わらわにとってはここで食べるご飯がメインなので、止まりません」

「この馬鹿……、まじで止まれ……!」

 

 ただ食べるだけだというのに、ロードの動きは俊敏で無駄がない。止めようとした僕の手を、食べ物を口に頬張ったまま器用に避ける。僕とライナーの食料がみるみる減っていく。 

 嘆息と共に、僕は諦める。 


「……まあ、いいか」


 順調とはいえ、一発で地上へ戻れるとは思っていない。

 いまロードが食べたものの代金はヴィアイシアに戻ったら請求して、また買い直そう。


 落ち着いて、紅茶に口をつけて体力の回復を図る。

 ライナーとノスフィーも僕と同様だ。さほどお腹に食べ物は詰め込まず、次の戦いに備えている。


 数分後、一人だけ満腹のロードは、お腹をさすりつつ席を立つ。


「っふぅー。食べた食べたー。いつもと違うところで食べるのって気持ちいいねー。それじゃあ、おやっすみー」

「この女……」


 食ったあと、すぐに寝転がるロードを見て呆れる。

 ライナーとノスフィーも同じ目を向けていたため、ロードは心底不思議そうに疑問を浮かべた。


「え? ご飯のあとは仮眠するんじゃないの?」

「そうだけど……、おまえの態度が気に入らない……」

「ええ!? 普通に酷い!?」

「いや、おまえの堂々とした食っちゃ寝を見れば、誰だってそう思うぞ」

「でも食って寝るって話だったじゃん! わらわは悪くないよ!」

「満腹のまま熟睡する気満々だろう、おまえ……」

「まあねっ」

「仮眠だって言ってるだろうが……。はあ……」


 ため息をつきながら、僕も席を立つ。そして、寝転がっているロードの近くの壁を背にして、腰を下ろす。そこへ食事を終えたノスフィーも僕に続いた。

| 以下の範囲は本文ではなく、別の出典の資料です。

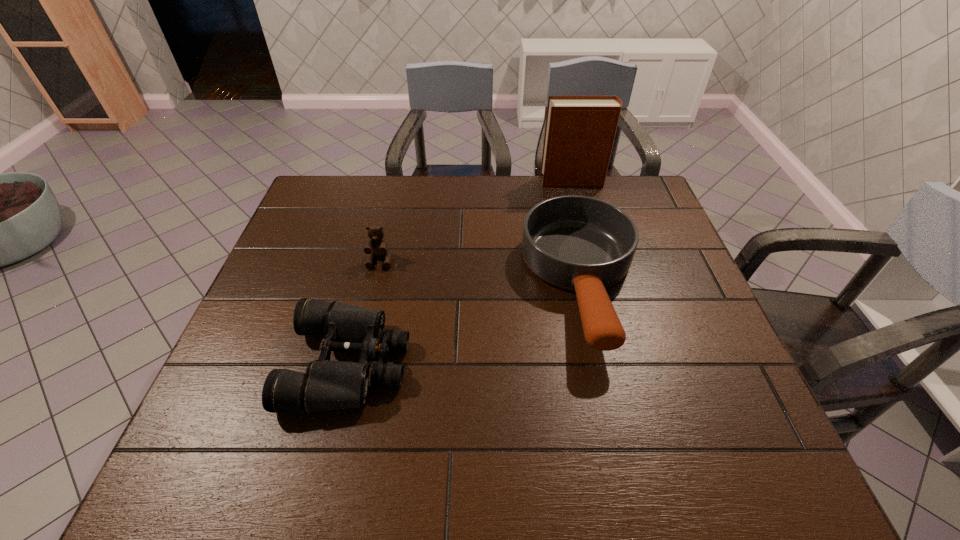 Locate an element on the screen. This screenshot has height=540, width=960. the farthest object is located at coordinates (580, 130).

This screenshot has height=540, width=960. In order to click on hardback book in this screenshot , I will do `click(580, 130)`.

Find the location of a particular element. Image resolution: width=960 pixels, height=540 pixels. pan is located at coordinates (579, 243).

Identify the location of teddy bear. The width and height of the screenshot is (960, 540). (376, 247).

The width and height of the screenshot is (960, 540). I want to click on binoculars, so click(327, 385).

Locate an element on the screen. The height and width of the screenshot is (540, 960). vacant space situated on the open cover of the farthest object is located at coordinates (424, 181).

This screenshot has height=540, width=960. Identify the location of vacant space located 0.390m on the open cover of the farthest object. (427, 181).

The width and height of the screenshot is (960, 540). I want to click on free space located 0.280m on the open cover of the farthest object, so click(460, 181).

Locate an element on the screen. The height and width of the screenshot is (540, 960). blank space located 0.080m on the handle side of the pan is located at coordinates (608, 401).

Identify the location of vacant space located on the face of the teddy bear. (369, 308).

「ロードの言うとおり、わたくしたちも仮眠しましょうか……。では――」


 続いた……というか、僕のすぐ隣に座った。

 そのまま僕に体重を預けて眠ろうとする。これまた吐息のかかる距離で、だ。


「ノ、ノスフィー、近い……」

「駄目でしょうか?」

「駄目というか、困る。色々と困る」

「…………」


 無言でじっと見つめ返すノスフィー。

 どうやら、このまま僕の隣で眠りたいようだ。だが、それだと体力の回復どころか、僕の色々なものが削れてしまう。精神力とか胃壁とか、生きるのに大事なものが色々と……。


「ぼ、僕が寝れなくなるから、本当に頼むよ」

「渦波様。寝れないというのは、どうしてでしょうか?」


 ノスフィーは吐息のかかる距離で妖艶に笑う。

 無駄な言い訳を重ねても状況が悪化するだけだと思い、正直に内心を吐露する。


「ノスフィーが可愛い女の子だから、落ち着かないってことだよ……」


 それを聞いたノスフィーの笑みは深くなる。


「ふふっ、うふふっ……。ありがとうございます。そう言われてしまうと、仕方ありません……」


 ゆっくりと立ち上がり、顔の引き攣っている僕から離れた。そして、「ノスフィー、こっちこっち」と手招きしているロードの近くに移動する。女の子は二人仲良く手を繋いで眠るようだ。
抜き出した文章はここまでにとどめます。